I don't agree with this.
I know you don't, and you argue my examples when I show them, that is fine, you make your cjhoices for yourself and I'll make mine for me.
But I never questioned system resolution as a concept, I know full well the interplay of the elements within that system. We just come to different conclusions when looking at the images they produce, I don't care a fig for technical theories, just understanding why I see what I see.
Well, the example I've usually seen from you is the 7D vs. the 1D III, and I think your argument usually boils down to the fact that the AA filter on the 7D is fairly strong, thus diminishing the value of the 7D. I won't deny that a strong AA filter throws another factor into the mix, and it is a factor to take into account when actually measuring different devices. Even so, the use, or not, of an AA filter isn't a reason to stop pushing megapixel count/spatial resolution. My theory always assumes "all else being equal"...in which case the AA filter would be tuned to provide similar results around nyquist for any given sensor resolution.
I don't deny that it is important to use empirical data as well, however empirical data can and is often interpreted differently. It's a subjective measure, and how the data is interpreted, according to what criteria, and by whom, are all important factors in normalizing empirical results. Personally, I see a meaningful, if not "ideal", improvement in resolution with the 7D over the 1D III in your past visual examples, you do not... That is an important discrepancy, and just because the data is yours does not inherently invalidate the observations of others. I have very good 20/10 vision with my corrective lenses, and perhaps that plays a role. If the 7D had a weaker AA filter, the difference would likely be even more pronounced. One could also perform a test with the AA filter removed from both cameras (thus eliminating the additional factor), and I think the difference in spatial resolution would be quite clear in that case.

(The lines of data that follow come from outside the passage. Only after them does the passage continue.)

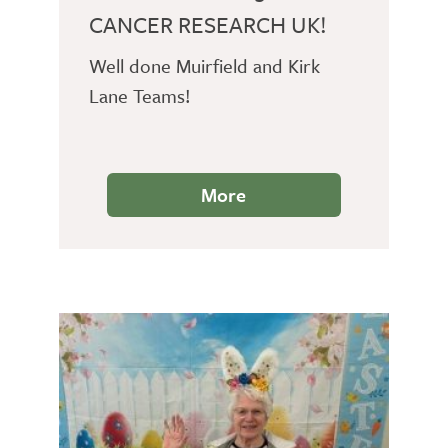
CANCER RESEARCH UK!
Well done Muirfield and Kirk
Lane Teams!
More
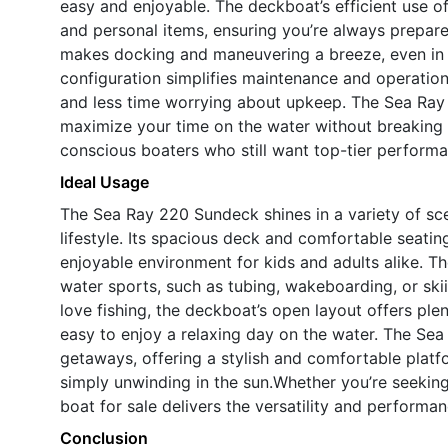
easy and enjoyable. The deckboat’s efficient use of
and personal items, ensuring you’re always prepare
makes docking and maneuvering a breeze, even in 
configuration simplifies maintenance and operatio
and less time worrying about upkeep. The Sea Ray 
maximize your time on the water without breaking 
conscious boaters who still want top-tier performa
Ideal Usage
The Sea Ray 220 Sundeck shines in a variety of scen
lifestyle. Its spacious deck and comfortable seatin
enjoyable environment for kids and adults alike. Th
water sports, such as tubing, wakeboarding, or ski
love fishing, the deckboat’s open layout offers ple
easy to enjoy a relaxing day on the water. The Sea
getaways, offering a stylish and comfortable platfo
simply unwinding in the sun.Whether you’re seeking 
boat for sale delivers the versatility and perform
Conclusion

Your argument is usually perceptual (subjective), where as I try to make mine objective. Perceptual/subjective arguments, while not invalid, are hard to use as a viable basis for comparison because of the very fact that they can be interpreted differently in the absence of normalization. You see the 7D as having no visual benefit over the 1D III...I see the 7D as indeed having a visible benefit over the 1D III, if not quite as much as theory would have predicted...all using the exact same source images that you yourself produce. That is a war neither of us will win, and one which doesn't help anyone else understand the fundamental value of having a higher resolution sensor.
A 24mp APS-C sensor would arguably demonstrate an even greater lead over the 1D III...I'd be very curious to see you perform a visual comparison of say a D7100 vs. the 1D III, or even the 5D III that was identical to your test of the 7D and 1D III. I'd wager the D7100 clearly outperforms either Canon camera in the realm of final resolving power (spatial resolution).

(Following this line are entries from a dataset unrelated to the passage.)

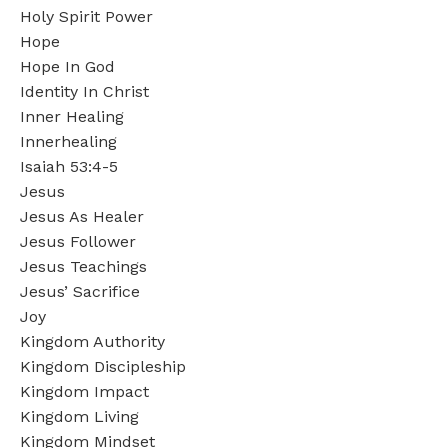
Holy Spirit Power
Hope
Hope In God
Identity In Christ
Inner Healing
Innerhealing
Isaiah 53:4-5
Jesus
Jesus As Healer
Jesus Follower
Jesus Teachings
Jesus’ Sacrifice
Joy
Kingdom Authority
Kingdom Discipleship
Kingdom Impact
Kingdom Living
Kingdom Mindset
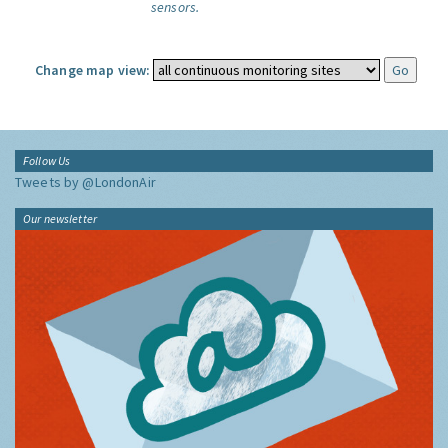
sensors.
Change map view:
Follow Us
Tweets by @LondonAir
Our newsletter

I'm sorry if my replies frustrate you, but you often seem to be making the (subjectively based) argument that there is no value whatsoever
to increasing megapixel count beyond the point where Canon currently is (~20mp APS-C, ~24mp FF). From an objective
standpoint, there most definitely is, and I think it is important that people understand that. All else being equal, you don't lose anything
by moving to a higher resolution sensor, and in fact
you almost always gain something
Subjectively, images from the D800 (at least at lower ISO/in good light) are superior, often vastly superior, to anything that you can get out of any Canon camera on the market right now. As a Canon fan, I don't really like to give a bone to the competition, but in this case, both subjectively and objectively, a higher resolution sensor most definitely has something to offer...and in a clearly visible, empirical way.